The second role of surgery is in the treatment of complications of radiation enteritis. The most common indication for surgery remains obstruction, but other indications include excessive bleeding, intractable diarrhea, pain, fistulas, and persistent abscess. Any surgical intervention should use the least invasive procedure required to address the issue. Excessive handling of radiated tissues commonly results in unplanned enterotomies and may interrupt an already tenuous blood supply. Any suspicious-appearing areas should be biopsied to evaluate for recurrent neoplasm. The diseased segment, if involved in obstruction or fistula, should be excised, and the anastomosis should attempt to include nonradiated bowel. Minimal lysis of adhesions should be pursued to prevent disruption of tenuous blood supplies. If dense adhesions prevent access to the involved segment, a gastrointestinal bypass may be necessary. This option will predispose a patient to blind loop syndrome and bleeding but may be a better option than attempting to mobilize frozen bowel (32).

Approximately 2% to 5% of patients with a history of pelvic radiation therapy will develop chronic proctopathy, which may include rectal pain and bleeding (33). First-line therapies of sucralfate and steroid enemas are of limited benefit. Endoscopic coagulation of bleeding with electrocautery or laser has been successful for limited bleeding sites. Laser photocoagulation has a low morbidity rate of 5% to 15% but requires multiple treatment sessions. The most effective nonoperative therapy remains the topical application of 4% formalin, with 85% of patients responding after two instillations or less (33). When these measures fail, invasive therapy is pursued. If there is a component of stricture, initial therapy should include serial dilation. However, if this is unsuccessful or the indication is intractable pain, severe incontinence, or profound bleeding, a diverting colostomy may be necessary. In worst case situations, abdominoperineal resection may be pursued. In the event of fistulas, the fistula tract and involved tissue at either end must be resected and the sites closed. An interposition flap of omentum or muscle should then be placed to protect the repair sites. Again, prevention is truly the best option for the problem of radiation enteritis.

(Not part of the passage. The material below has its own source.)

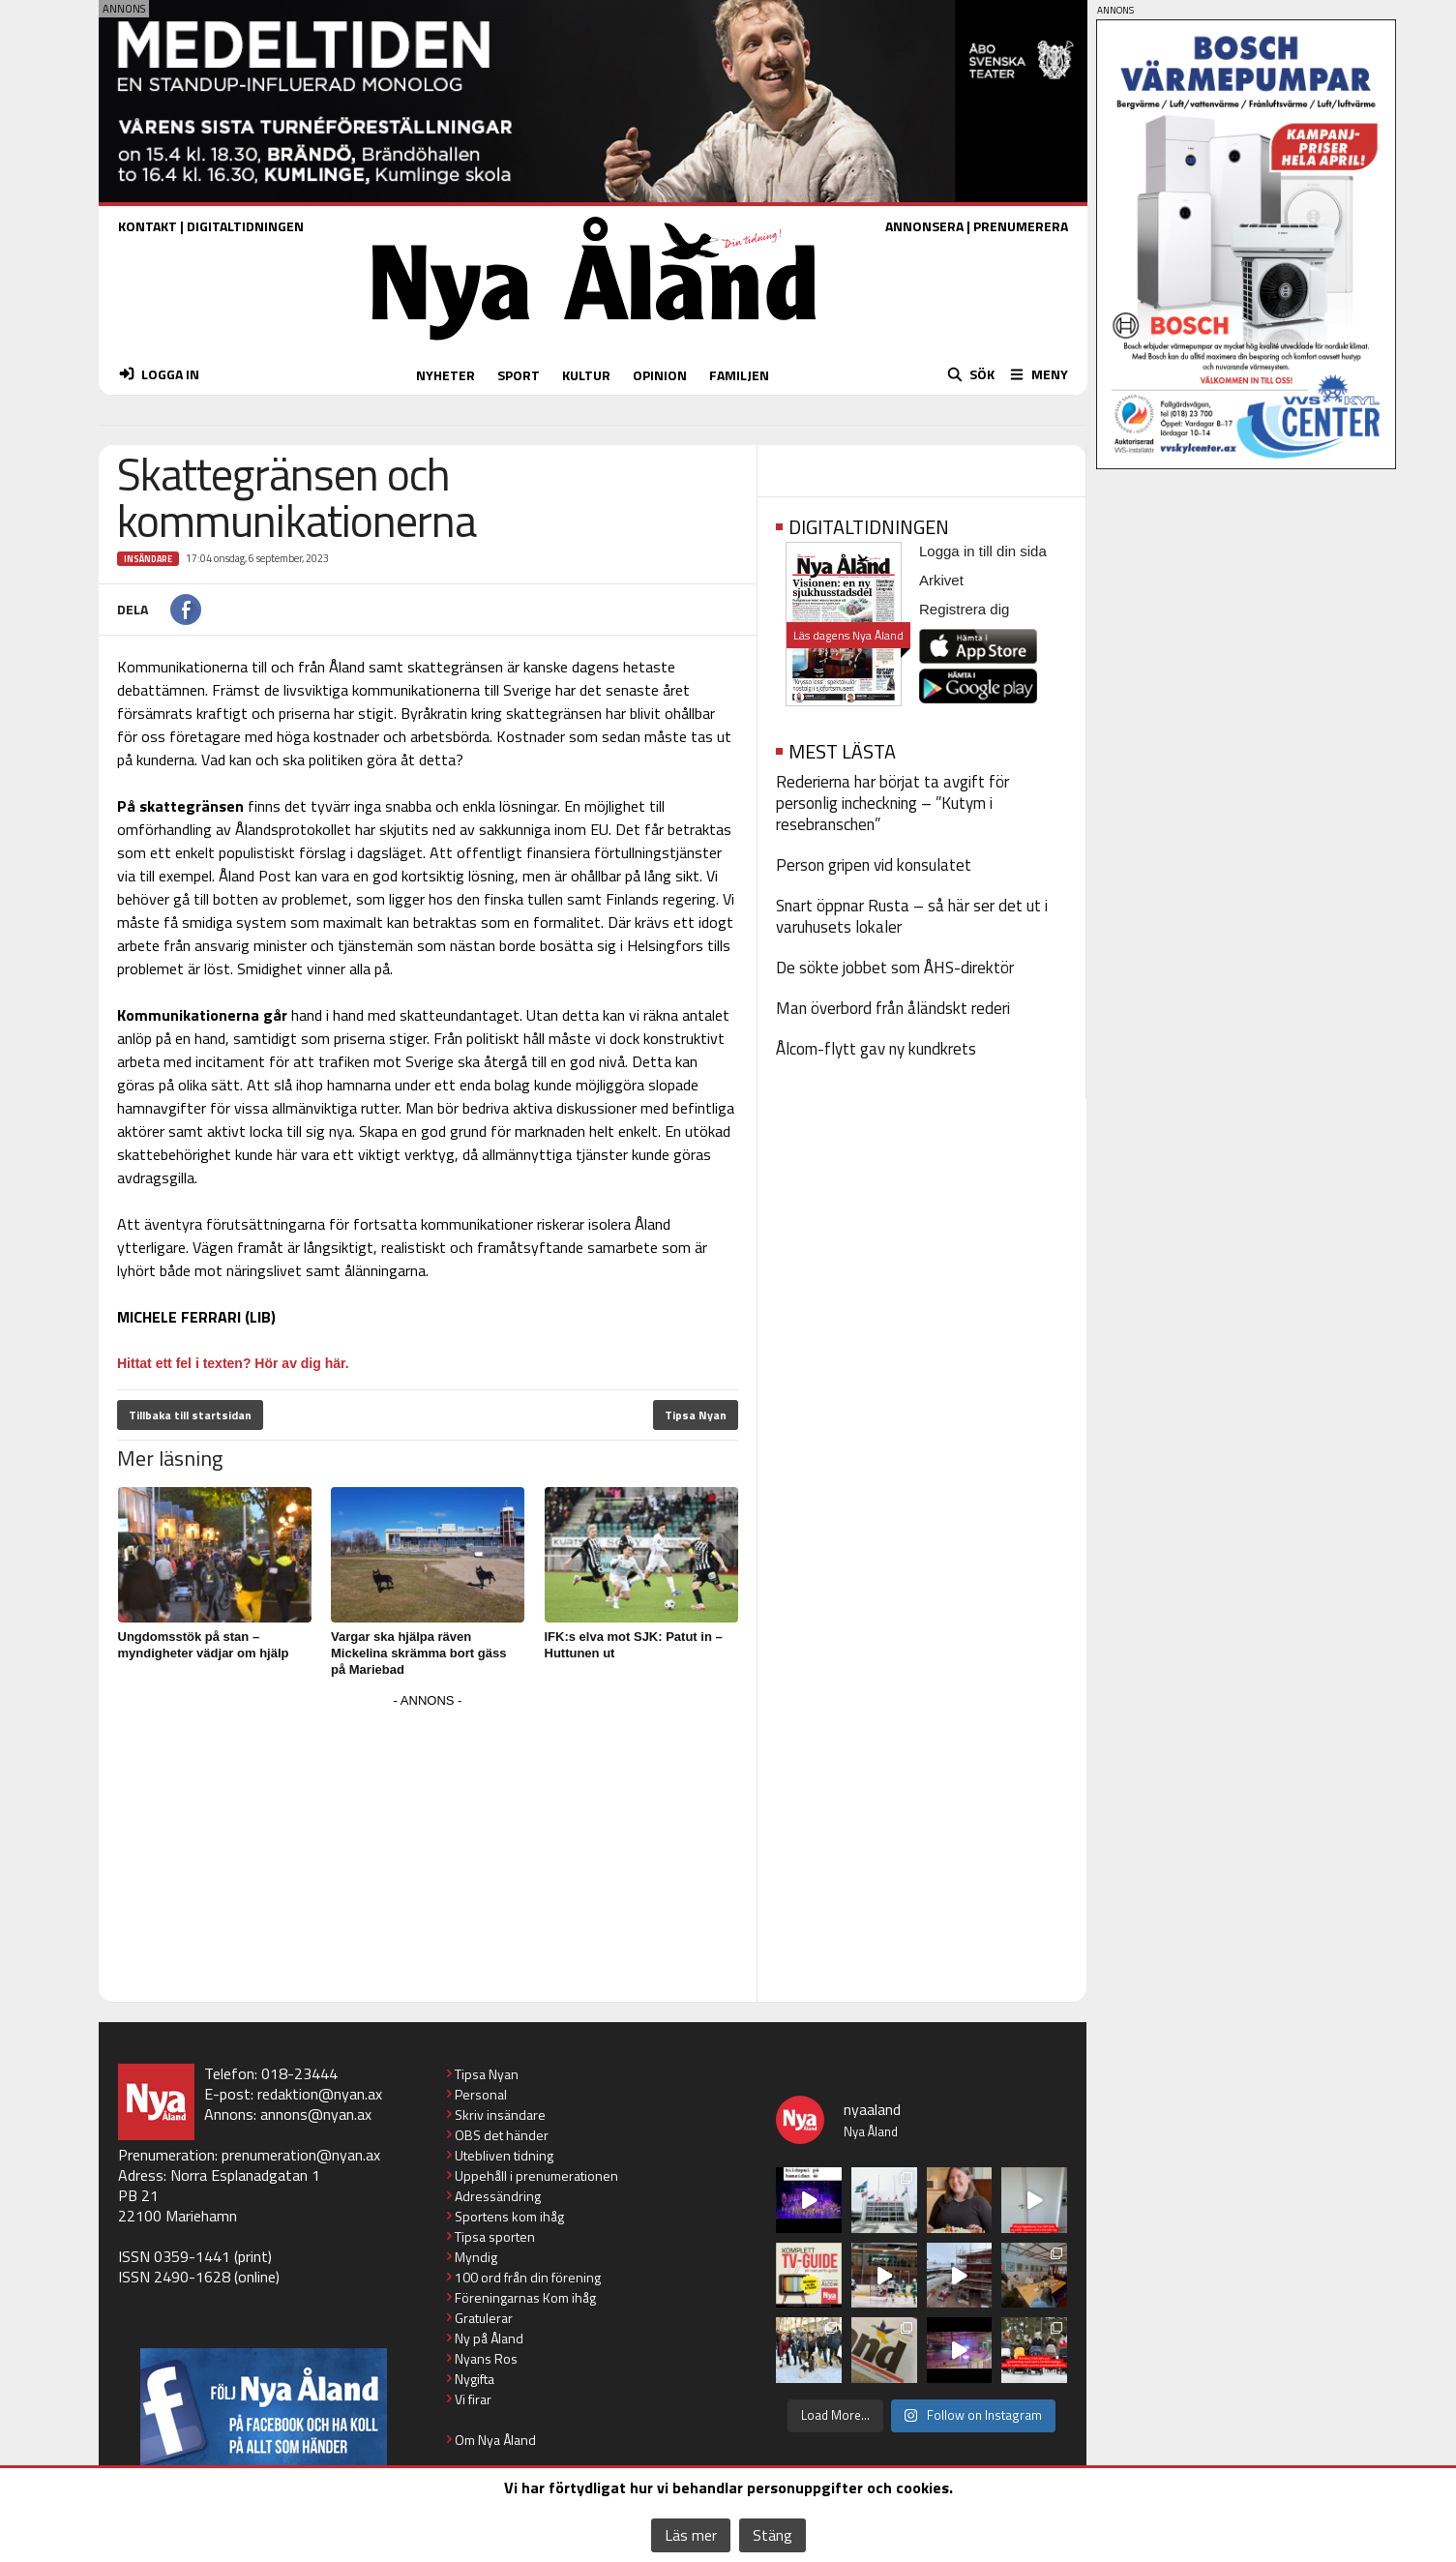  Describe the element at coordinates (739, 375) in the screenshot. I see `FAMILJEN` at that location.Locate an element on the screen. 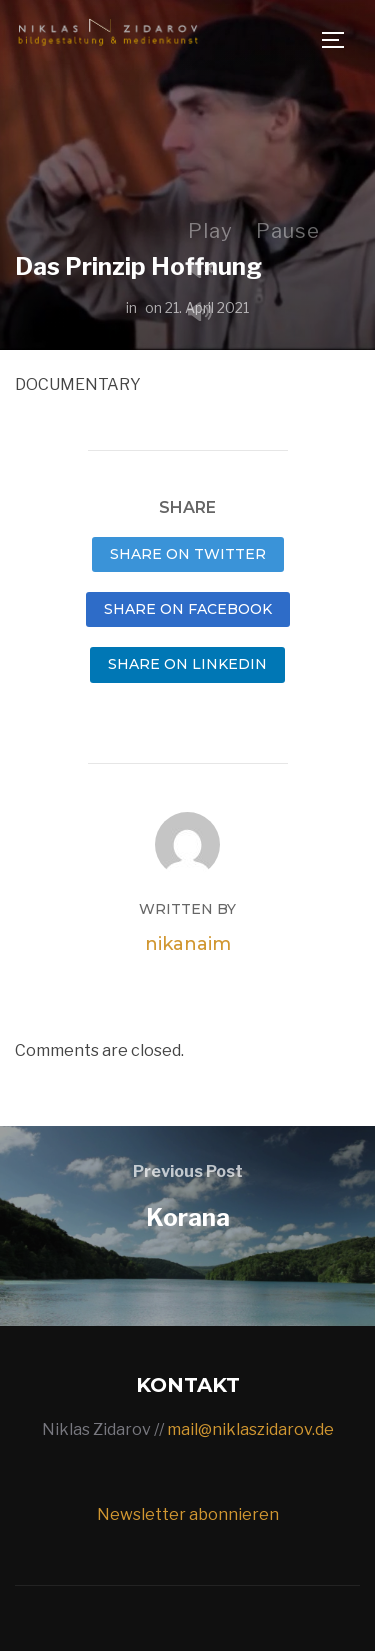 This screenshot has width=375, height=1651. Unmute is located at coordinates (208, 270).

New radiation regimens with lower doses and more specific direction potentially provide the most benefit for this patient population.

Summary

Even the most routine abdominal surgery has the potential for a difficult postoperative course. When postoperative patients do not progress as anticipated, or when complications develop, a high index of suspicion is important for rapid diagnosis and treatment. The cornerstone of every difficult postoperative problem is meticulous and careful technique at the time of the original surgery. Once the problem is manifest, attention to the patient's condition and conservative management are widely favored initial approaches. Ultimate therapeutic choices may have a profound effect on the patient's eventual recovery and quality of life. Whether the final cure is by careful manipulation of patient physiology or by surgical intervention, the critical care surgeon must be well versed in a multitude of complex postoperative issues to provide exceptional and appropriate therapy.

Pearls

· Routes to provide enteral feedings should be considered at the time of surgery for patients in whom oral intake is not anticipated for some time. Either surgical jejunostomy or manual placement of small nasoenteric feeding tubes past the pylorus will help the patients with early nutrition and possible avoidance of parenteral nutrition.

· All tubes and drains must be secured to minimize inadvertent dislodgement. Loss of carefully placed tubes and drains can lead to significant morbidity.

· Avoid re-entering the abdomen in the first 2 to 3 weeks after previous surgery (if possible). This is the peak time for dense adhesions and iatrogenic injury may occur.

· Carefully assess the patient's general condition before entering a hostile abdomen. Cardiovascular and pulmonary status, nutritional support, blood sugar control, and coagulation profile should be optimized if possible.